> _Task objective_:
Omitting all pictures, retype the entries below exactly as given.

--- Available data Enclosed Below ---

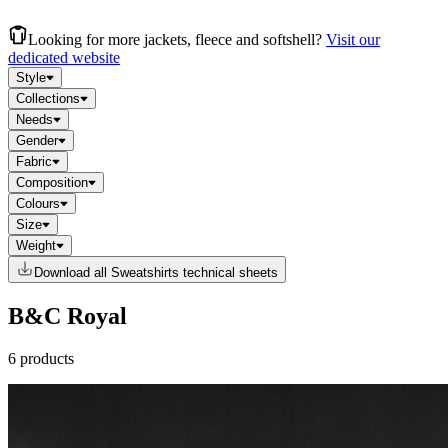
Looking for more jackets, fleece and softshell?
Visit our
dedicated website
Style
Collections
Needs
Gender
Fabric
Composition
Colours
Size
Weight
Download all Sweatshirts technical sheets
B&C Royal
6 products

--- End of Enclosed Available data ---

> _Finished exercise_:
Looking for more jackets, fleece and softshell?
Visit our
dedicated website
Style
Collections
Needs
Gender
Fabric
Composition
Colours
Size
Weight
Download all Sweatshirts technical sheets
B&C Royal
6 products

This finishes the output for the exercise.